* DATA SECTION

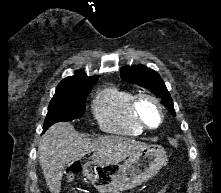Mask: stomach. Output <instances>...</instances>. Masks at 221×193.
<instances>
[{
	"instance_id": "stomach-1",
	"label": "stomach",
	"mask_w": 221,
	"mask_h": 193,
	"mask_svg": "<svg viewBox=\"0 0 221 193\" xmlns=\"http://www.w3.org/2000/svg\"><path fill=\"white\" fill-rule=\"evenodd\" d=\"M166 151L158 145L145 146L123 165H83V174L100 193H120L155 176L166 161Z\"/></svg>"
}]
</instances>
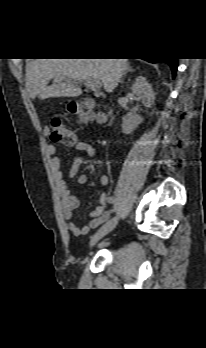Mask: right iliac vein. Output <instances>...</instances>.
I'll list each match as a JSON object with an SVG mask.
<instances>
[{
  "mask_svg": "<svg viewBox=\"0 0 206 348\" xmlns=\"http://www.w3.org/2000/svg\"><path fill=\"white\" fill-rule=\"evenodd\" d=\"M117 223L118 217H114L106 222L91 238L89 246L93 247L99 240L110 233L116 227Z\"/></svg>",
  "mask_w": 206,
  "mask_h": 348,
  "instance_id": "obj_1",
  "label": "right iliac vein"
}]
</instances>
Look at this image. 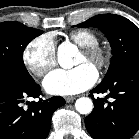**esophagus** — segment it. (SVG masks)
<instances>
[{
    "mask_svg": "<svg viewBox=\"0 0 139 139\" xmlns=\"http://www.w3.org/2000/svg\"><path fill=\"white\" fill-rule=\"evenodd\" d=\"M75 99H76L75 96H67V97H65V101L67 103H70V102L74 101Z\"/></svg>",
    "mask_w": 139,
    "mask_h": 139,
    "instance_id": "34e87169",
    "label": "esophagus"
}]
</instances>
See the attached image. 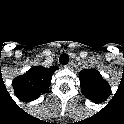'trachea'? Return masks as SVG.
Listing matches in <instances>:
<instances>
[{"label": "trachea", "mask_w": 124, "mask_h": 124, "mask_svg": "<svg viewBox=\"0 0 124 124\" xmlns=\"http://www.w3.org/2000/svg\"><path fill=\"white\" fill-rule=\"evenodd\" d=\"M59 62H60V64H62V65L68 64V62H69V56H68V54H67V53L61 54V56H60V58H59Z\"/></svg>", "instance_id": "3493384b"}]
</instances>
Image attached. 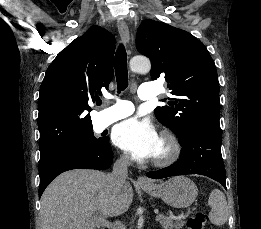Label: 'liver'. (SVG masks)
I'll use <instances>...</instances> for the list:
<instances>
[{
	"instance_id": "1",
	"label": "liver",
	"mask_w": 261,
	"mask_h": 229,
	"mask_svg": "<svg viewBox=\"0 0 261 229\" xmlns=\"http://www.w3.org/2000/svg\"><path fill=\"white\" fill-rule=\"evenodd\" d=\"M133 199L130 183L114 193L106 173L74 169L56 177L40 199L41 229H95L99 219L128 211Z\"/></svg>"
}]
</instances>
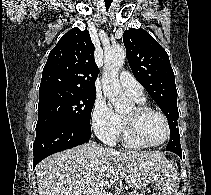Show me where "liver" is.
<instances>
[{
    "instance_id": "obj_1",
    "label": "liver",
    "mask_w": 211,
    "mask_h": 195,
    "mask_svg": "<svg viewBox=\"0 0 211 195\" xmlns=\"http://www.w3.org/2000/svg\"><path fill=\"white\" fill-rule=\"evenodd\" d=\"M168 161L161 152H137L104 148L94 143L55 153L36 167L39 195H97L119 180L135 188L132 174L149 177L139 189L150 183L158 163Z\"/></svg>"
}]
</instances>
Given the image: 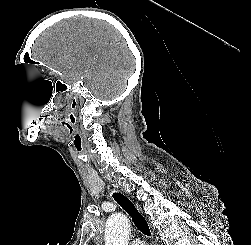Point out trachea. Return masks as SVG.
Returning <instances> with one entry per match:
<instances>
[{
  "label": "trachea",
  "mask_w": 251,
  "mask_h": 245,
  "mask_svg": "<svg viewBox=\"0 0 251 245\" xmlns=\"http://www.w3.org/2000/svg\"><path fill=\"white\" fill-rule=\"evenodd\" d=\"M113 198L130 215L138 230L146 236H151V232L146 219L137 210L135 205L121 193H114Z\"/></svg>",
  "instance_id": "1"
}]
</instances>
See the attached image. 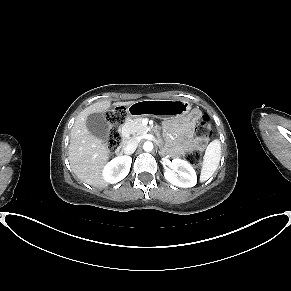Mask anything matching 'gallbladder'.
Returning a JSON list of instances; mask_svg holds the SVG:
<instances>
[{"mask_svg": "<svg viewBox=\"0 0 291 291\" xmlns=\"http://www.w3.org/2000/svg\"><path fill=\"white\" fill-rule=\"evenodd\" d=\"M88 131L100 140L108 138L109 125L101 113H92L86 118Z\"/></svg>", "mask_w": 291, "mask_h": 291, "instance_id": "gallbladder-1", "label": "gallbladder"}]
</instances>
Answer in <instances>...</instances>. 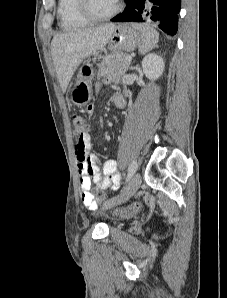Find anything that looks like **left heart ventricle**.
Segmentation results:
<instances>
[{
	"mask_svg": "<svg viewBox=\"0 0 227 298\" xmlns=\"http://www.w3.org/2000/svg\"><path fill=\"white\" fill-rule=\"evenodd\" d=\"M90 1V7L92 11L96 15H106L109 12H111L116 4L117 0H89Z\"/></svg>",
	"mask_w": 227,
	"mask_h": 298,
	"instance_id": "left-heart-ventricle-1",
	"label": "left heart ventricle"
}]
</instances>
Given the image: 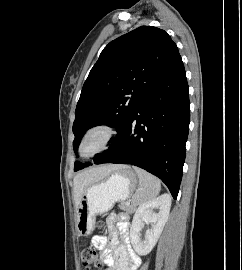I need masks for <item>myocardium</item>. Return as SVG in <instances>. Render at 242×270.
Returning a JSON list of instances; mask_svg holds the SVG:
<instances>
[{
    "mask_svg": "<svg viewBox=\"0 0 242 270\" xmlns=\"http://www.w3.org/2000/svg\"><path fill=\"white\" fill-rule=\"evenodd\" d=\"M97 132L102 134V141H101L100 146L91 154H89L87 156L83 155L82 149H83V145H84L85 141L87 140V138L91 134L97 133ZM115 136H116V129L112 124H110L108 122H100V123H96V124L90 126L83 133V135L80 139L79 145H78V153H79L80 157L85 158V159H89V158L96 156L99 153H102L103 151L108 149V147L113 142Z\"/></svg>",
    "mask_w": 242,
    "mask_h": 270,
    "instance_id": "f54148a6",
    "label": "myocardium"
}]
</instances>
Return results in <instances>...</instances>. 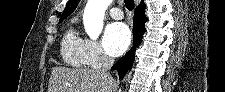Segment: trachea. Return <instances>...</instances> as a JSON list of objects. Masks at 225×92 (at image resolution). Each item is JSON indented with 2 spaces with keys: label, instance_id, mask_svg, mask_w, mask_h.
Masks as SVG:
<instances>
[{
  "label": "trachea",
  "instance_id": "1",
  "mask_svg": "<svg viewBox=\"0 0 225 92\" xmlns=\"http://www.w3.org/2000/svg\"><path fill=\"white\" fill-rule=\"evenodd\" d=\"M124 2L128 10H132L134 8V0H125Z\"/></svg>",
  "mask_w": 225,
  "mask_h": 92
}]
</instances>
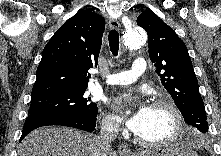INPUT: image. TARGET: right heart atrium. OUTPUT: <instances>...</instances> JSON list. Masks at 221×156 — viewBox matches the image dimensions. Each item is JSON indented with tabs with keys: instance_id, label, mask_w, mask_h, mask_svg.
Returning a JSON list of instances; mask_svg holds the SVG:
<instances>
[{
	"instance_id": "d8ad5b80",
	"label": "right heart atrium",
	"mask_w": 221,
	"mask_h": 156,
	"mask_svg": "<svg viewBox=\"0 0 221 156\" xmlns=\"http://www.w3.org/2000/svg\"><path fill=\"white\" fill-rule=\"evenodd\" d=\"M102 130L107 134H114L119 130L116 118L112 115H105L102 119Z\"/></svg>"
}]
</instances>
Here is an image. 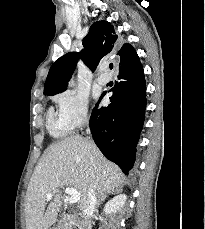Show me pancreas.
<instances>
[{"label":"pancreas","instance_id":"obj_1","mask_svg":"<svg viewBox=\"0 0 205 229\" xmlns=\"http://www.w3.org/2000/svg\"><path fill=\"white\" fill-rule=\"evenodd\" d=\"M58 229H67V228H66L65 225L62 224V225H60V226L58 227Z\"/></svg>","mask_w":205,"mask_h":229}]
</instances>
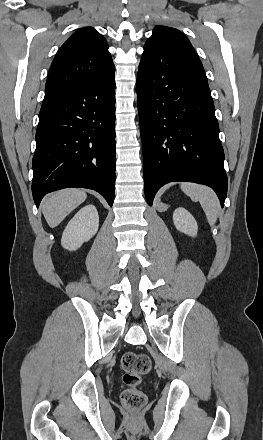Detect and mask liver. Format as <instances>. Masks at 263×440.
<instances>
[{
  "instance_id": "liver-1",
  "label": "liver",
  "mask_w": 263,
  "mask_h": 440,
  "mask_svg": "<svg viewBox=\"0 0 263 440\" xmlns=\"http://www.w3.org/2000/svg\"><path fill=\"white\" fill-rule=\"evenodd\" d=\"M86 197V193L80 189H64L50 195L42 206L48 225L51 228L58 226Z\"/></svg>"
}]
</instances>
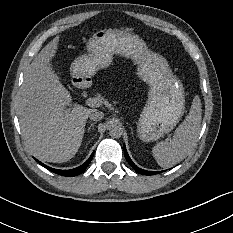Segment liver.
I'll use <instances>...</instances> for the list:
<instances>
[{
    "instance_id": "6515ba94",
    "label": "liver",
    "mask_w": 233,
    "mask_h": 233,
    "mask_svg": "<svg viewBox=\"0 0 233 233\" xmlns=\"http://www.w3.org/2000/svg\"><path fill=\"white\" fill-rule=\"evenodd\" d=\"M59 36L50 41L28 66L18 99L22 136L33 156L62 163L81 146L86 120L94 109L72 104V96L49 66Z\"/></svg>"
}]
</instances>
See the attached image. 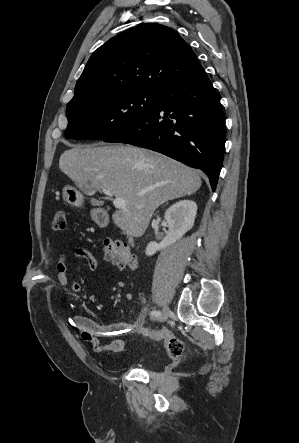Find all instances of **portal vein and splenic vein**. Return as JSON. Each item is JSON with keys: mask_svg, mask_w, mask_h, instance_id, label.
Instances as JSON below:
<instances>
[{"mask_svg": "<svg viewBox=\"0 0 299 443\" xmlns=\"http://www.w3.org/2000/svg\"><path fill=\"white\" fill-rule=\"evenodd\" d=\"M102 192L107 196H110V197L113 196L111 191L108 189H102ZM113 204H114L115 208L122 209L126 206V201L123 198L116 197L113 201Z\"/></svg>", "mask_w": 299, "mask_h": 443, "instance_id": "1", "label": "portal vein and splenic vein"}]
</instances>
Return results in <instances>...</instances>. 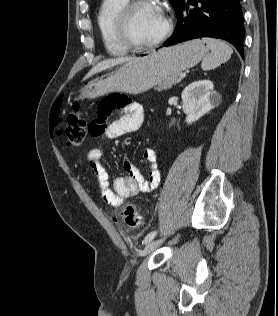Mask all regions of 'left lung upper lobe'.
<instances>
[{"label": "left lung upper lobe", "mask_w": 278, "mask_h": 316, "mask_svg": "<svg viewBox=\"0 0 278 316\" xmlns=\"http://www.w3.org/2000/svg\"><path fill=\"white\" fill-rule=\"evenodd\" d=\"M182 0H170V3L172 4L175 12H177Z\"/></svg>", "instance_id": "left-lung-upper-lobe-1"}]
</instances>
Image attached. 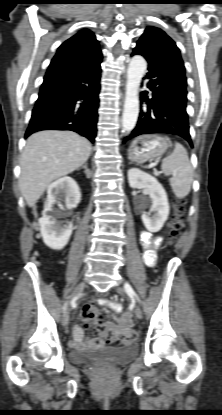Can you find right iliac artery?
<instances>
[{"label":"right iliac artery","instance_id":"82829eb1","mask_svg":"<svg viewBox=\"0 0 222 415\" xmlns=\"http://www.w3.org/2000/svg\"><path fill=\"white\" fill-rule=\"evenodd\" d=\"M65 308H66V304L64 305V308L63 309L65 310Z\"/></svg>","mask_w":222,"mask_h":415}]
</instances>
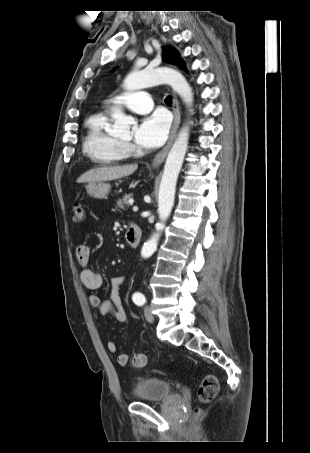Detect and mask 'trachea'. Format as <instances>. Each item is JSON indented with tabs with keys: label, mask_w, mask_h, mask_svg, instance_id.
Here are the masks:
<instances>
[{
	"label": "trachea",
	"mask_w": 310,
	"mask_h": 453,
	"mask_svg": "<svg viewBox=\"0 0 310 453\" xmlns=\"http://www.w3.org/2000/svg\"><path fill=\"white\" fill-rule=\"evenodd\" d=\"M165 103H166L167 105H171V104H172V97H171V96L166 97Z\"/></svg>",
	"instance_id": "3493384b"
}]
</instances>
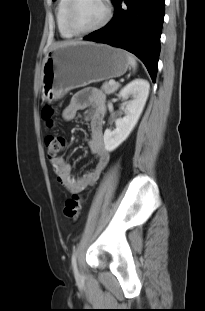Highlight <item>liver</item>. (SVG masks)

* WHAT THE TASK ASKS
Copy exactly the lines from the line that holds "Detect and mask 'trachea'." to the end of the listing, both included. Leave the pictures out.

* EXERCISE ANSWER
Detect and mask 'trachea'. Format as <instances>. Each item is JSON indented with tabs with keys: label, mask_w, mask_h, mask_svg, instance_id.
Here are the masks:
<instances>
[{
	"label": "trachea",
	"mask_w": 310,
	"mask_h": 453,
	"mask_svg": "<svg viewBox=\"0 0 310 453\" xmlns=\"http://www.w3.org/2000/svg\"><path fill=\"white\" fill-rule=\"evenodd\" d=\"M165 103H166L167 105H171V104H172V97H171V96L166 97Z\"/></svg>",
	"instance_id": "3493384b"
}]
</instances>
Highlight <item>liver</item>. (SVG masks)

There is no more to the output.